> _GIVEN RECORDS_
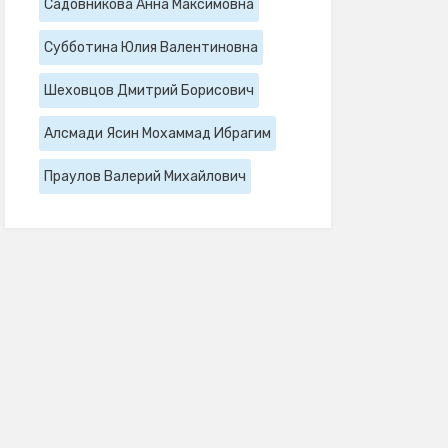
Садовникова Анна Максимовна
Субботина Юлия Валентиновна
Шеховцов Дмитрий Борисович
Алсмади Ясин Мохаммад Ибрагим
Праулов Валерий Михайлович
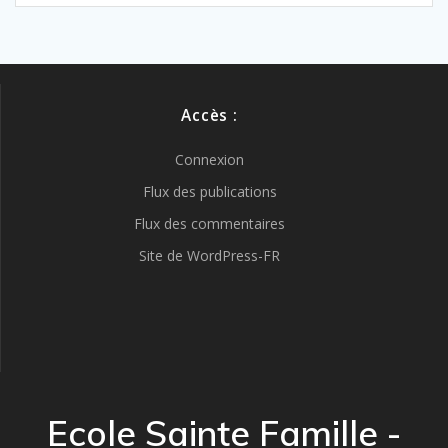
Accès :
Connexion
Flux des publications
Flux des commentaires
Site de WordPress-FR
Ecole Sainte Famille -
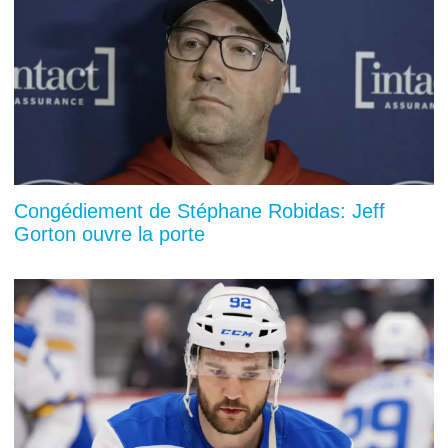
Congédiement de Stéphane Robidas: Jeff
Gorton ouvre la porte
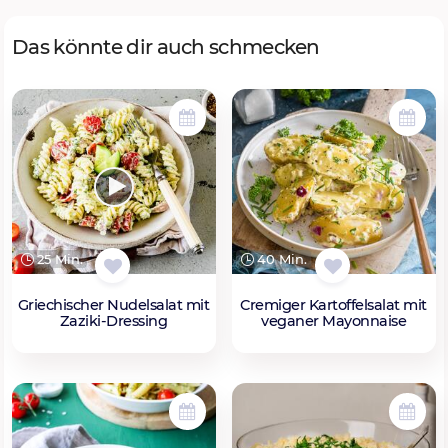
Das könnte dir auch schmecken
25 Min.
40 Min.
Griechischer Nudelsalat mit
Cremiger Kartoffelsalat mit
Zaziki-Dressing
veganer Mayonnaise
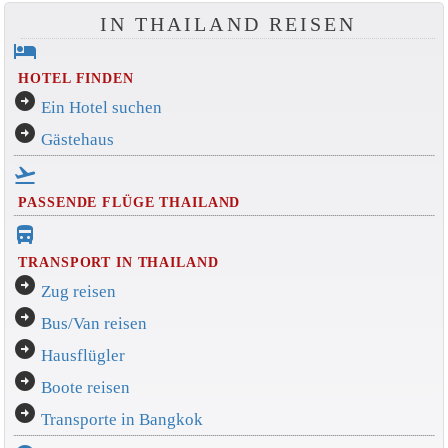
IN THAILAND REISEN
hotel
HOTEL FINDEN
arrow_circle_right
Ein Hotel suchen
arrow_circle_right
Gästehaus
flight_takeoff
PASSENDE FLÜGE THAILAND
directions_bus_filled
TRANSPORT IN THAILAND
arrow_circle_right
Zug reisen
arrow_circle_right
Bus/Van reisen
arrow_circle_right
Hausflügler
arrow_circle_right
Boote reisen
arrow_circle_right
Transporte in Bangkok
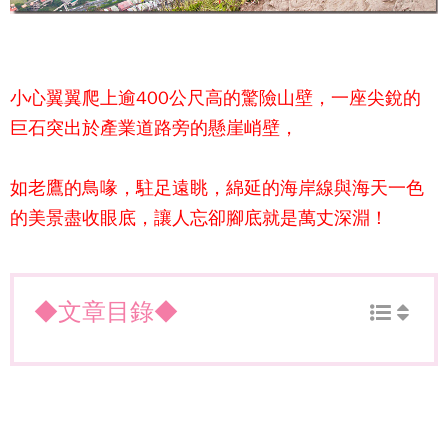
小心翼翼爬上逾400公尺高的驚險山壁，一座尖銳的
巨石突出於產業道路旁的懸崖峭壁，
如老鷹的鳥喙，駐足遠眺，綿延的海岸線與海天一色
的美景盡收眼底，讓人忘卻腳底就是萬丈深淵！
◆文章目錄◆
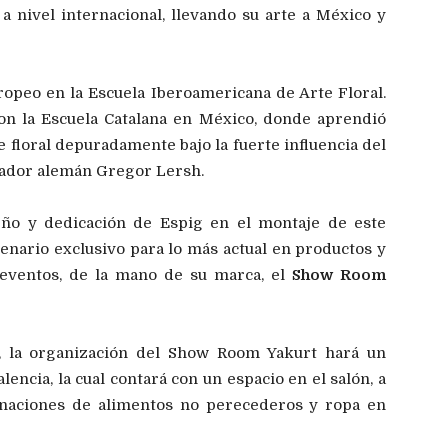
a nivel internacional, llevando su arte a México y
europeo en la Escuela Iberoamericana de Arte Floral.
on la Escuela Catalana en México, donde aprendió
te floral depuradamente bajo la fuerte influencia del
ñador alemán Gregor Lersh.
eño y dedicación de Espig en el montaje de este
enario exclusivo para lo más actual en productos y
 eventos, de la mano de su marca, el
Show Room
 la organización del Show Room Yakurt hará un
encia, la cual contará con un espacio en el salón, a
donaciones de alimentos no perecederos y ropa en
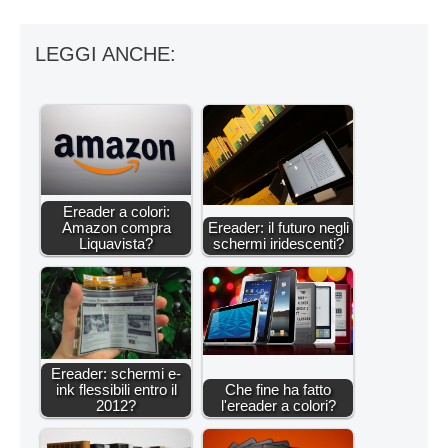
LEGGI ANCHE:
Ereader a colori:
Amazon compra
Ereader: il futuro negli
Liquavista?
schermi iridescenti?
Ereader: schermi e-
ink flessibili entro il
Che fine ha fatto
2012?
l'ereader a colori?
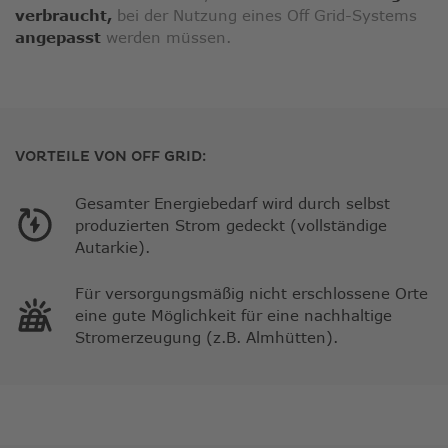
verbraucht,
bei der Nutzung eines Off Grid-Systems
angepasst
werden müssen.
VORTEILE VON OFF GRID:
Gesamter Energiebedarf wird durch selbst
produzierten Strom gedeckt (vollständige
Autarkie).
Für versorgungsmäßig nicht erschlossene Orte
eine gute Möglichkeit für eine nachhaltige
Stromerzeugung (z.B. Almhütten).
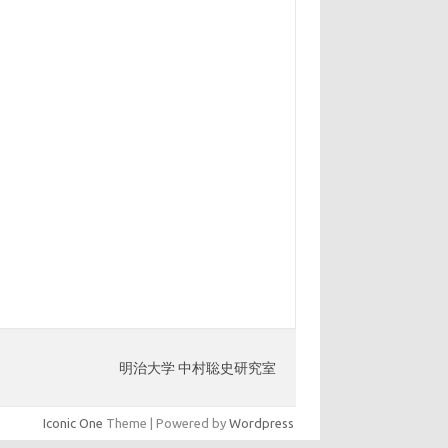
明治大学 中村聡史研究室
Iconic One
Theme | Powered by
Wordpress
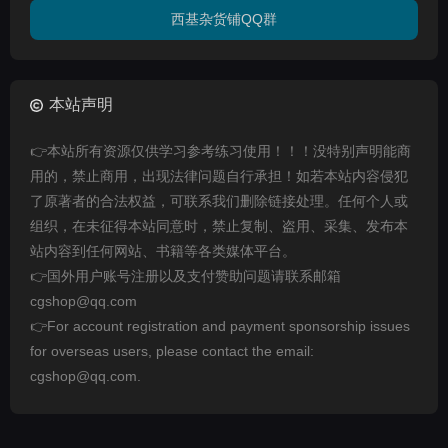
西基杂货铺QQ群
本站声明
👉本站所有资源仅供学习参考练习使用！！！没特别声明能商
用的，禁止商用，出现法律问题自行承担！如若本站内容侵犯
了原著者的合法权益，可联系我们删除链接处理。任何个人或
组织，在未征得本站同意时，禁止复制、盗用、采集、发布本
站内容到任何网站、书籍等各类媒体平台。
👉国外用户账号注册以及支付赞助问题请联系邮箱
cgshop@qq.com
👉For account registration and payment sponsorship issues
for overseas users, please contact the email:
cgshop@qq.com.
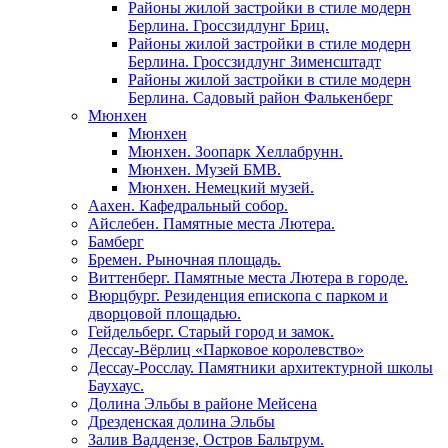
Районы жилой застройки в стиле модерн
Берлина. Гроссзидлунг Бриц.
Районы жилой застройки в стиле модерн
Берлина. Гроссзидлунг Зименсштадт
Районы жилой застройки в стиле модерн
Берлина. Садовый район Фалькенберг
Мюнхен
Мюнхен
Мюнхен. Зоопарк Хеллабрунн.
Мюнхен. Музей БМВ.
Мюнхен. Немецкий музей.
Аахен. Кафедральный собор.
Айслебен. Памятные места Лютера.
Бамберг
Бремен. Рыночная площадь.
Виттенберг. Памятные места Лютера в городе.
Вюрцбург. Резиденция епископа с парком и
дворцовой площадью.
Гейдельберг. Старый город и замок.
Дессау-Вёрлиц «Парковое королевство»
Дессау-Росслау. Памятники архитектурной школы
Баухаус.
Долина Эльбы в районе Мейсена
Дрезденская долина Эльбы
Залив Ваддензе, Остров Бальтрум.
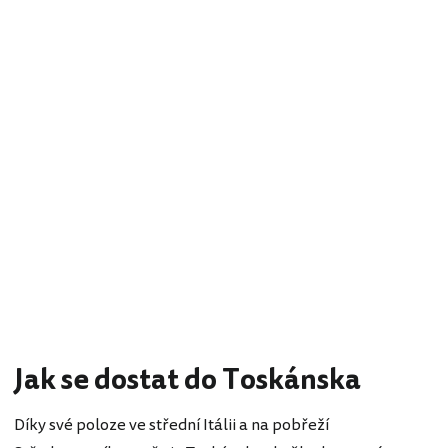
Jak se dostat do Toskánska
Díky své poloze ve střední Itálii a na pobřeží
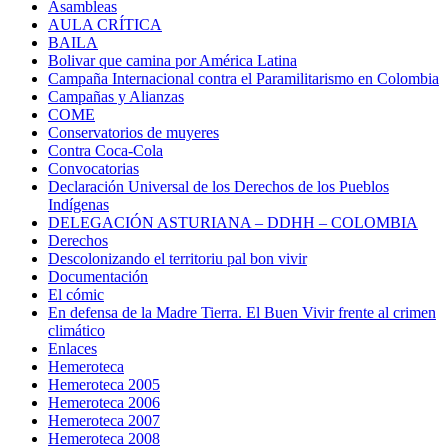
Asambleas
AULA CRÍTICA
BAILA
Bolivar que camina por América Latina
Campaña Internacional contra el Paramilitarismo en Colombia
Campañas y Alianzas
COME
Conservatorios de muyeres
Contra Coca-Cola
Convocatorias
Declaración Universal de los Derechos de los Pueblos
Indígenas
DELEGACIÓN ASTURIANA – DDHH – COLOMBIA
Derechos
Descolonizando el territoriu pal bon vivir
Documentación
El cómic
En defensa de la Madre Tierra. El Buen Vivir frente al crimen
climático
Enlaces
Hemeroteca
Hemeroteca 2005
Hemeroteca 2006
Hemeroteca 2007
Hemeroteca 2008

> _ACTIVITY_
Where a line of the listing holds the string "Эльбы", copy that line.

> _REPLY_
Долина Эльбы в районе Мейсена
Дрезденская долина Эльбы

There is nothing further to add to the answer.